### What needs to be done
Give back the records below verbatim, please, but without a single image.

### Data shown

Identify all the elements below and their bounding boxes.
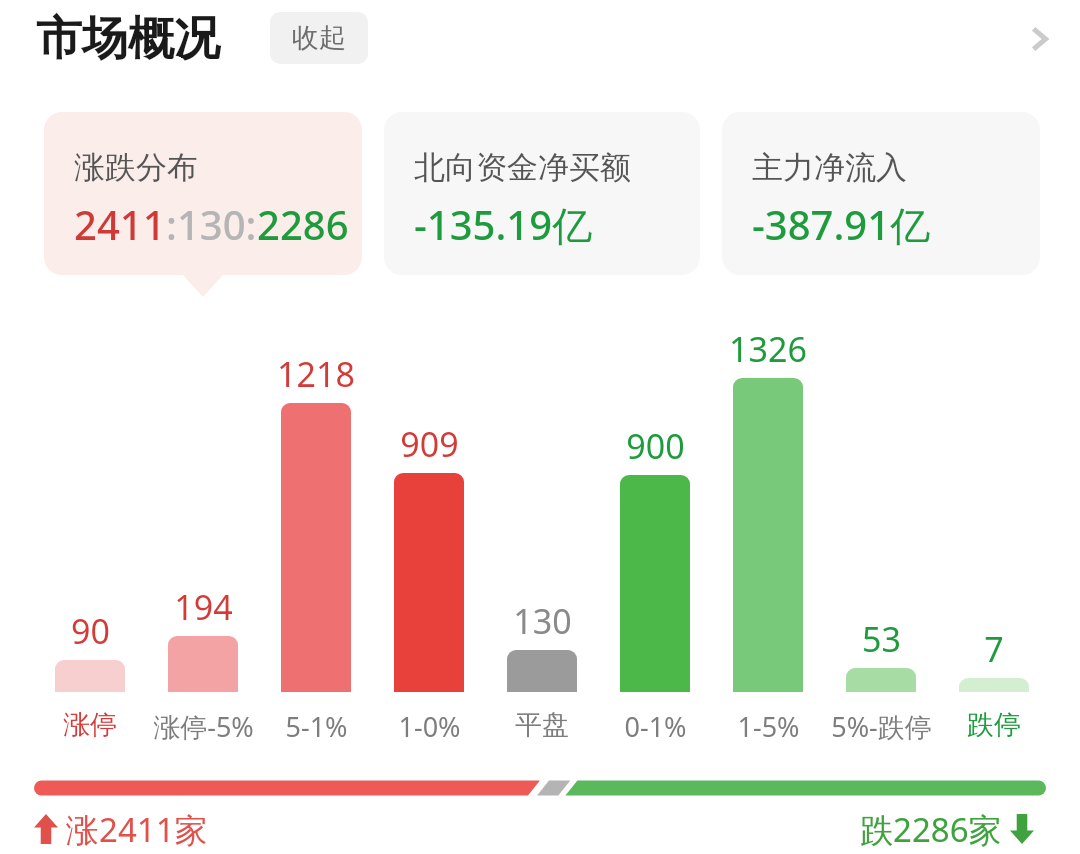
staticText: 平盘 — [515, 708, 569, 742]
staticText: 194 — [174, 584, 233, 630]
button[interactable] — [846, 668, 916, 692]
staticText: -387.91亿 — [752, 197, 931, 252]
staticText: 跌停 — [967, 708, 1021, 742]
button[interactable] — [281, 403, 351, 692]
staticText: 收起 — [292, 21, 346, 55]
button[interactable] — [394, 473, 464, 692]
staticText: 市场概况 — [36, 10, 220, 68]
staticText: 涨跌分布 — [74, 148, 198, 187]
staticText: 1218 — [277, 351, 355, 397]
button[interactable]: 涨跌分布 — [44, 112, 362, 275]
staticText: 90 — [71, 608, 110, 654]
staticText: 900 — [626, 423, 685, 469]
staticText: 1326 — [729, 326, 807, 372]
staticText: 130 — [513, 598, 572, 644]
staticText: 53 — [862, 616, 901, 662]
button[interactable]: 北向资金净买额 — [384, 112, 700, 275]
staticText: 跌2286家 — [860, 807, 1002, 852]
staticText: 2286 — [257, 197, 349, 251]
staticText: 909 — [400, 421, 459, 467]
button[interactable] — [168, 636, 238, 692]
button[interactable]: 更多 — [1014, 14, 1064, 64]
button[interactable] — [620, 475, 690, 692]
staticText: 5-1% — [285, 708, 348, 745]
staticText: -135.19亿 — [414, 197, 593, 252]
staticText: 主力净流入 — [752, 148, 907, 187]
staticText: 1-5% — [737, 708, 800, 745]
staticText: 北向资金净买额 — [414, 148, 631, 187]
button[interactable] — [733, 378, 803, 692]
button[interactable]: 市场概况 — [34, 8, 222, 70]
staticText: 涨停-5% — [153, 708, 254, 745]
staticText: 涨2411家 — [66, 807, 208, 852]
button[interactable]: 主力净流入 — [722, 112, 1040, 275]
staticText: 1-0% — [398, 708, 461, 745]
button[interactable] — [55, 660, 125, 692]
button[interactable] — [959, 678, 1029, 692]
staticText: 5%-跌停 — [831, 708, 932, 745]
staticText: :130: — [166, 197, 257, 251]
staticText: 2411 — [74, 197, 166, 251]
button[interactable]: 涨跌家数比例 — [34, 778, 1046, 798]
button[interactable] — [507, 650, 577, 692]
staticText: 7 — [984, 626, 1004, 672]
button[interactable]: 收起 — [270, 12, 368, 64]
staticText: 0-1% — [624, 708, 687, 745]
staticText: 涨停 — [63, 708, 117, 742]
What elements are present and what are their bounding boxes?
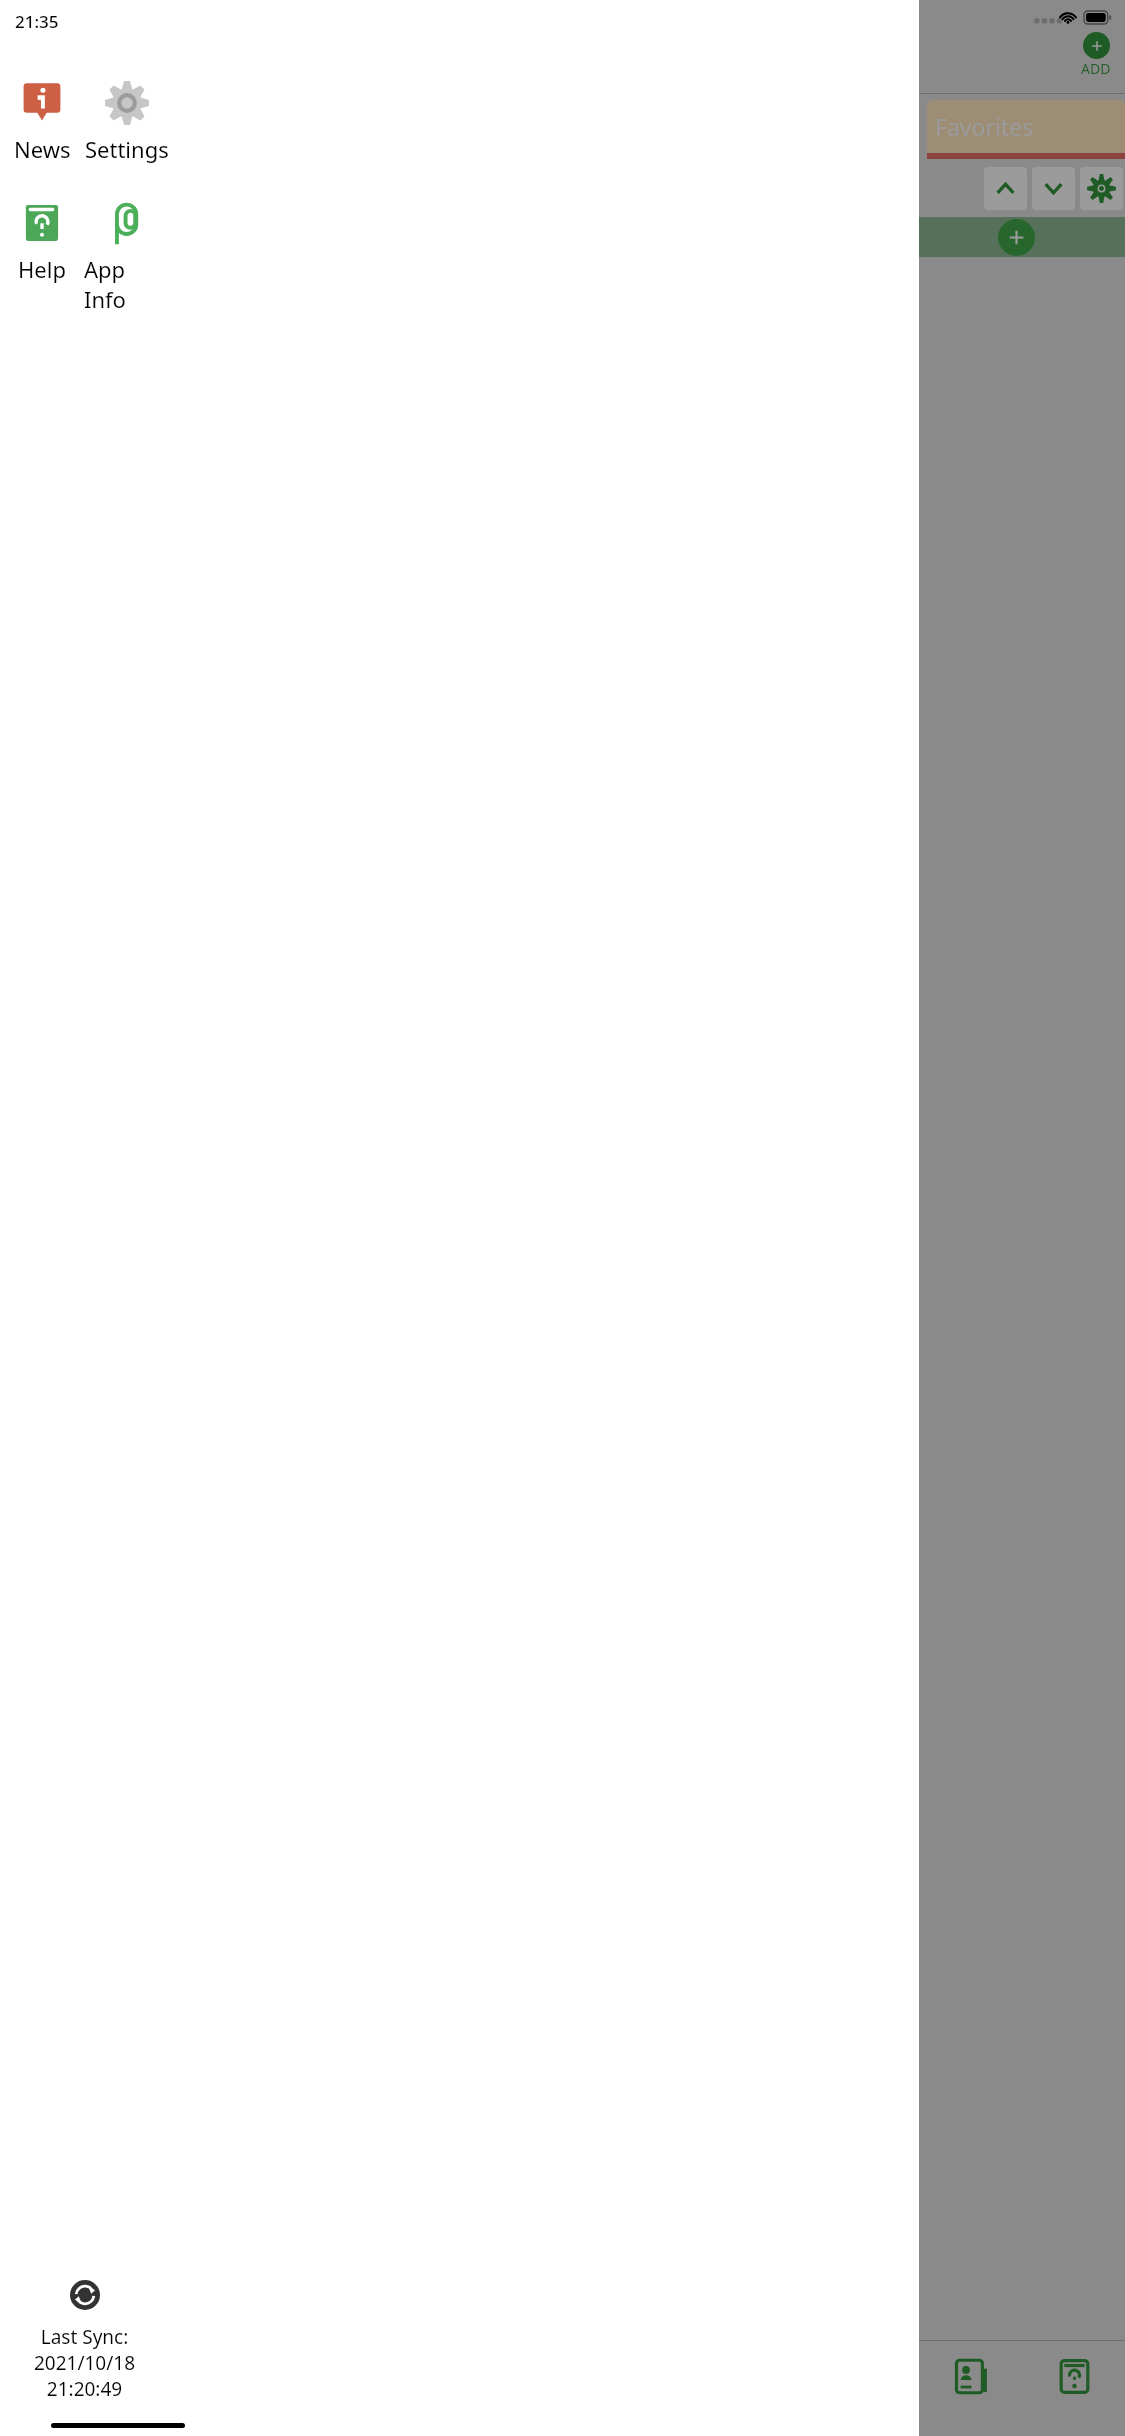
button[interactable]: News xyxy=(0,76,84,168)
button[interactable]: Settings xyxy=(84,76,169,168)
button[interactable]: Help xyxy=(1024,2358,1125,2395)
button[interactable]: Add item xyxy=(998,219,1035,256)
staticText: Favorites xyxy=(935,111,1034,142)
staticText: News xyxy=(14,134,71,164)
staticText: Last Sync: 2021/10/18 21:20:49 xyxy=(0,2324,169,2402)
staticText: Settings xyxy=(85,134,169,164)
button[interactable]: Favorites xyxy=(927,100,1125,153)
staticText: 21:35 xyxy=(15,10,59,33)
button[interactable]: Help xyxy=(0,196,84,288)
button[interactable] xyxy=(984,167,1027,210)
button[interactable]: Contacts xyxy=(923,2358,1024,2395)
button[interactable]: ADD xyxy=(1081,32,1111,78)
staticText: Help xyxy=(18,254,66,284)
staticText: App Info xyxy=(84,254,169,314)
staticText: ADD xyxy=(1081,59,1111,78)
button[interactable] xyxy=(1032,167,1075,210)
button[interactable]: App Info xyxy=(84,196,169,318)
button[interactable] xyxy=(1080,167,1123,210)
button[interactable]: Sync now xyxy=(62,2272,108,2318)
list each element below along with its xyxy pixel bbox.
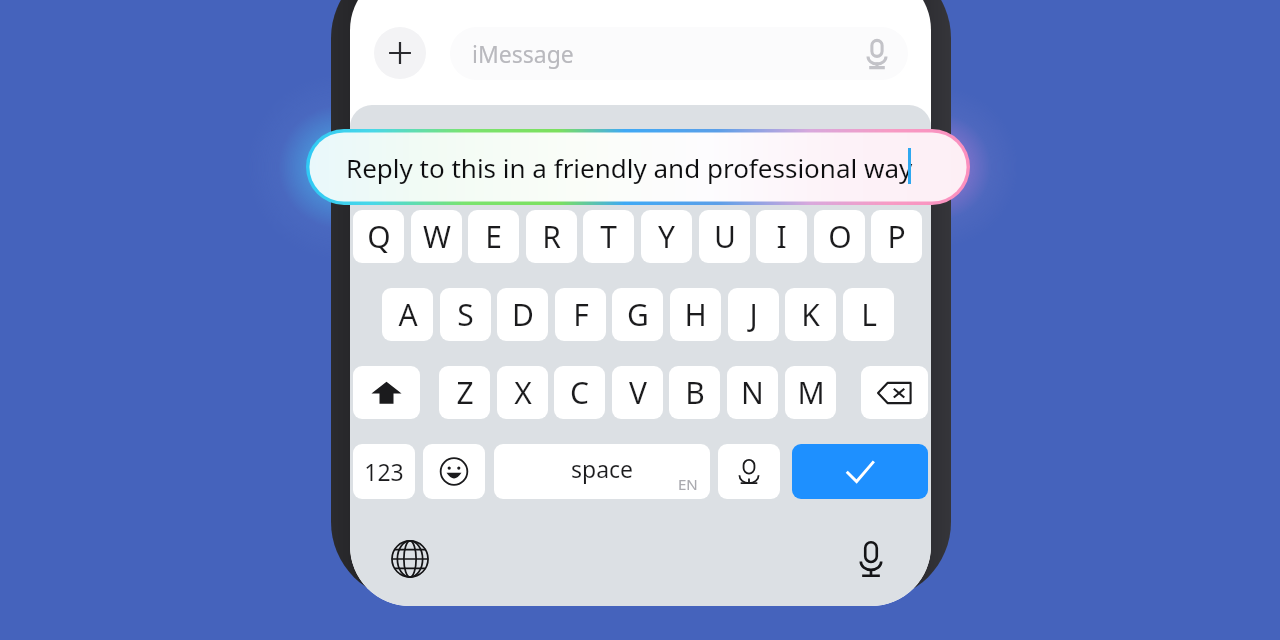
- button[interactable]: Dictate: [862, 37, 892, 71]
- button[interactable]: Z: [439, 366, 490, 419]
- staticText: A: [398, 294, 418, 335]
- staticText: O: [828, 216, 852, 257]
- staticText: E: [485, 216, 502, 257]
- staticText: J: [749, 294, 758, 335]
- button[interactable]: iMessage: [450, 27, 908, 80]
- staticText: Y: [658, 216, 675, 257]
- button[interactable]: Reply to this in a friendly and professi…: [306, 129, 970, 205]
- staticText: I: [776, 216, 787, 257]
- staticText: W: [423, 216, 451, 257]
- staticText: Reply to this in a friendly and professi…: [346, 150, 913, 185]
- staticText: P: [887, 216, 906, 257]
- button[interactable]: V: [612, 366, 663, 419]
- button[interactable]: Dictation: [848, 534, 894, 584]
- button[interactable]: Shift: [353, 366, 420, 419]
- button[interactable]: H: [670, 288, 721, 341]
- staticText: EN: [678, 474, 698, 494]
- button[interactable]: Voice input: [718, 444, 780, 499]
- button[interactable]: K: [785, 288, 836, 341]
- staticText: M: [797, 372, 825, 413]
- button[interactable]: Y: [641, 210, 692, 263]
- button[interactable]: Change keyboard language: [387, 536, 433, 582]
- staticText: B: [685, 372, 705, 413]
- button[interactable]: A: [382, 288, 433, 341]
- staticText: space: [571, 453, 634, 484]
- staticText: R: [542, 216, 561, 257]
- staticText: G: [627, 294, 649, 335]
- button[interactable]: T: [583, 210, 634, 263]
- button[interactable]: X: [497, 366, 548, 419]
- button[interactable]: R: [526, 210, 577, 263]
- button[interactable]: Q: [353, 210, 404, 263]
- button[interactable]: L: [843, 288, 894, 341]
- button[interactable]: B: [669, 366, 720, 419]
- button[interactable]: U: [699, 210, 750, 263]
- button[interactable]: F: [555, 288, 606, 341]
- staticText: Q: [367, 216, 391, 257]
- staticText: Z: [456, 372, 474, 413]
- button[interactable]: Send: [792, 444, 928, 499]
- staticText: X: [514, 372, 532, 413]
- staticText: C: [570, 372, 589, 413]
- staticText: D: [512, 294, 534, 335]
- staticText: iMessage: [472, 38, 574, 69]
- button[interactable]: D: [497, 288, 548, 341]
- button[interactable]: O: [814, 210, 865, 263]
- button[interactable]: M: [785, 366, 836, 419]
- button[interactable]: N: [727, 366, 778, 419]
- staticText: T: [600, 216, 617, 257]
- staticText: V: [629, 372, 647, 413]
- staticText: N: [741, 372, 764, 413]
- button[interactable]: C: [554, 366, 605, 419]
- button[interactable]: Backspace: [861, 366, 928, 419]
- staticText: 123: [364, 456, 404, 487]
- button[interactable]: I: [756, 210, 807, 263]
- staticText: U: [714, 216, 736, 257]
- button[interactable]: E: [468, 210, 519, 263]
- staticText: F: [573, 294, 589, 335]
- button[interactable]: P: [871, 210, 922, 263]
- button[interactable]: Emoji: [423, 444, 485, 499]
- button[interactable]: Add attachment: [374, 27, 426, 79]
- button[interactable]: 123: [353, 444, 415, 499]
- button[interactable]: S: [440, 288, 491, 341]
- button[interactable]: G: [612, 288, 663, 341]
- button[interactable]: J: [728, 288, 779, 341]
- staticText: K: [801, 294, 820, 335]
- staticText: S: [457, 294, 474, 335]
- button[interactable]: space: [494, 444, 710, 499]
- staticText: L: [861, 294, 877, 335]
- staticText: H: [684, 294, 707, 335]
- button[interactable]: W: [411, 210, 462, 263]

### The answer
Identify all the elements below and their bounding boxes.
staticText: 平盘 — [515, 708, 569, 742]
staticText: 194 — [174, 584, 233, 630]
button[interactable] — [846, 668, 916, 692]
staticText: -387.91亿 — [752, 197, 931, 252]
staticText: 跌停 — [967, 708, 1021, 742]
button[interactable] — [281, 403, 351, 692]
staticText: 收起 — [292, 21, 346, 55]
button[interactable] — [394, 473, 464, 692]
staticText: 市场概况 — [36, 10, 220, 68]
staticText: 涨跌分布 — [74, 148, 198, 187]
staticText: 1218 — [277, 351, 355, 397]
button[interactable]: 涨跌分布 — [44, 112, 362, 275]
staticText: 90 — [71, 608, 110, 654]
staticText: 900 — [626, 423, 685, 469]
staticText: 1326 — [729, 326, 807, 372]
staticText: 130 — [513, 598, 572, 644]
staticText: 53 — [862, 616, 901, 662]
button[interactable]: 北向资金净买额 — [384, 112, 700, 275]
staticText: 跌2286家 — [860, 807, 1002, 852]
staticText: 2286 — [257, 197, 349, 251]
staticText: 909 — [400, 421, 459, 467]
button[interactable] — [168, 636, 238, 692]
button[interactable]: 更多 — [1014, 14, 1064, 64]
button[interactable] — [620, 475, 690, 692]
staticText: 5-1% — [285, 708, 348, 745]
staticText: -135.19亿 — [414, 197, 593, 252]
staticText: 主力净流入 — [752, 148, 907, 187]
staticText: 1-5% — [737, 708, 800, 745]
staticText: 北向资金净买额 — [414, 148, 631, 187]
button[interactable] — [733, 378, 803, 692]
button[interactable]: 市场概况 — [34, 8, 222, 70]
staticText: 涨停-5% — [153, 708, 254, 745]
staticText: 涨2411家 — [66, 807, 208, 852]
button[interactable]: 主力净流入 — [722, 112, 1040, 275]
staticText: 1-0% — [398, 708, 461, 745]
button[interactable] — [55, 660, 125, 692]
button[interactable] — [959, 678, 1029, 692]
staticText: 5%-跌停 — [831, 708, 932, 745]
staticText: :130: — [166, 197, 257, 251]
staticText: 2411 — [74, 197, 166, 251]
button[interactable]: 涨跌家数比例 — [34, 778, 1046, 798]
button[interactable] — [507, 650, 577, 692]
staticText: 7 — [984, 626, 1004, 672]
button[interactable]: 收起 — [270, 12, 368, 64]
staticText: 0-1% — [624, 708, 687, 745]
staticText: 涨停 — [63, 708, 117, 742]
What elements are present and what are their bounding boxes?
button[interactable]: News xyxy=(0,76,84,168)
button[interactable]: Settings xyxy=(84,76,169,168)
button[interactable]: Help xyxy=(1024,2358,1125,2395)
button[interactable]: Add item xyxy=(998,219,1035,256)
staticText: Favorites xyxy=(935,111,1034,142)
staticText: News xyxy=(14,134,71,164)
staticText: Last Sync: 2021/10/18 21:20:49 xyxy=(0,2324,169,2402)
staticText: Settings xyxy=(85,134,169,164)
button[interactable]: Favorites xyxy=(927,100,1125,153)
staticText: 21:35 xyxy=(15,10,59,33)
button[interactable]: Help xyxy=(0,196,84,288)
button[interactable] xyxy=(984,167,1027,210)
button[interactable]: Contacts xyxy=(923,2358,1024,2395)
button[interactable]: ADD xyxy=(1081,32,1111,78)
staticText: Help xyxy=(18,254,66,284)
staticText: App Info xyxy=(84,254,169,314)
staticText: ADD xyxy=(1081,59,1111,78)
button[interactable] xyxy=(1032,167,1075,210)
button[interactable]: App Info xyxy=(84,196,169,318)
button[interactable] xyxy=(1080,167,1123,210)
button[interactable]: Sync now xyxy=(62,2272,108,2318)
list each element below along with its xyxy pixel bbox.
- button[interactable]: Dictate: [862, 37, 892, 71]
- button[interactable]: Z: [439, 366, 490, 419]
- staticText: A: [398, 294, 418, 335]
- staticText: O: [828, 216, 852, 257]
- staticText: E: [485, 216, 502, 257]
- staticText: J: [749, 294, 758, 335]
- button[interactable]: iMessage: [450, 27, 908, 80]
- staticText: Y: [658, 216, 675, 257]
- button[interactable]: Reply to this in a friendly and professi…: [306, 129, 970, 205]
- staticText: I: [776, 216, 787, 257]
- staticText: W: [423, 216, 451, 257]
- staticText: Reply to this in a friendly and professi…: [346, 150, 913, 185]
- staticText: P: [887, 216, 906, 257]
- button[interactable]: V: [612, 366, 663, 419]
- button[interactable]: Dictation: [848, 534, 894, 584]
- button[interactable]: Shift: [353, 366, 420, 419]
- button[interactable]: H: [670, 288, 721, 341]
- staticText: EN: [678, 474, 698, 494]
- button[interactable]: Voice input: [718, 444, 780, 499]
- button[interactable]: K: [785, 288, 836, 341]
- staticText: M: [797, 372, 825, 413]
- button[interactable]: Y: [641, 210, 692, 263]
- button[interactable]: Change keyboard language: [387, 536, 433, 582]
- staticText: B: [685, 372, 705, 413]
- button[interactable]: A: [382, 288, 433, 341]
- staticText: space: [571, 453, 634, 484]
- staticText: R: [542, 216, 561, 257]
- staticText: G: [627, 294, 649, 335]
- button[interactable]: T: [583, 210, 634, 263]
- button[interactable]: X: [497, 366, 548, 419]
- button[interactable]: R: [526, 210, 577, 263]
- button[interactable]: Q: [353, 210, 404, 263]
- button[interactable]: L: [843, 288, 894, 341]
- button[interactable]: B: [669, 366, 720, 419]
- button[interactable]: U: [699, 210, 750, 263]
- button[interactable]: F: [555, 288, 606, 341]
- staticText: Q: [367, 216, 391, 257]
- staticText: Z: [456, 372, 474, 413]
- button[interactable]: Send: [792, 444, 928, 499]
- staticText: X: [514, 372, 532, 413]
- staticText: C: [570, 372, 589, 413]
- staticText: D: [512, 294, 534, 335]
- staticText: iMessage: [472, 38, 574, 69]
- button[interactable]: D: [497, 288, 548, 341]
- button[interactable]: O: [814, 210, 865, 263]
- button[interactable]: M: [785, 366, 836, 419]
- button[interactable]: N: [727, 366, 778, 419]
- staticText: T: [600, 216, 617, 257]
- staticText: V: [629, 372, 647, 413]
- staticText: N: [741, 372, 764, 413]
- button[interactable]: C: [554, 366, 605, 419]
- button[interactable]: Backspace: [861, 366, 928, 419]
- staticText: 123: [364, 456, 404, 487]
- button[interactable]: I: [756, 210, 807, 263]
- staticText: U: [714, 216, 736, 257]
- button[interactable]: E: [468, 210, 519, 263]
- staticText: F: [573, 294, 589, 335]
- button[interactable]: P: [871, 210, 922, 263]
- button[interactable]: Emoji: [423, 444, 485, 499]
- button[interactable]: Add attachment: [374, 27, 426, 79]
- button[interactable]: 123: [353, 444, 415, 499]
- button[interactable]: S: [440, 288, 491, 341]
- button[interactable]: G: [612, 288, 663, 341]
- button[interactable]: J: [728, 288, 779, 341]
- staticText: K: [801, 294, 820, 335]
- staticText: S: [457, 294, 474, 335]
- button[interactable]: space: [494, 444, 710, 499]
- staticText: L: [861, 294, 877, 335]
- staticText: H: [684, 294, 707, 335]
- button[interactable]: W: [411, 210, 462, 263]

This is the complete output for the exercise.